朔太郎は淡々と聞いてくる。でも、耳元に聞こえる朔太郎の心臓の音は激しいほどに高鳴っていた。
「私、怖くなって車から飛び出した…
でも、すぐに友和さんが追ってきて、腕を掴まれた…
本当に怖くて体を揺さぶって友和さんから逃れようとして、その弾みで肩にかけてたバッグの角がすごい勢いで左目に飛んできた。
だから、そうなの…
このケガを友和さんのせいじゃない。
私がした事なの…」
朔太郎は抱きしめていた私の体を少しだけ離した。
朔太郎の表情はよく分からないけれど、でも、私の髪をかき上げる指先がわなわな震えている。
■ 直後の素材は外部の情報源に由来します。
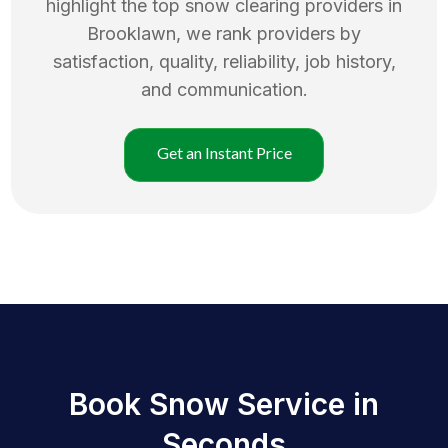
highlight the top
snow clearing
providers in
Brooklawn
, we rank providers by
satisfaction, quality, reliability, job history,
and communication.
Get an Instant Price
Book Snow Service in
Seconds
朔太郎はまるで気持ちを落ち着かせるように軽く息を吐いた。
「眼帯外して、ちゃんと俺に見せて。
どっちみち涙でぐちゃぐちゃだから取り替えないとだろ?」
私は力なくため息をつく。
実は、私もまだこの傷をちゃんと見ていない。
眼帯の下は左目を覆うガーゼがテープで貼られていて、そのガーゼの中の傷を見る勇気を持ち合わせていなかった。
朔太郎は、私の承諾も得ずに眼帯に手を伸ばす。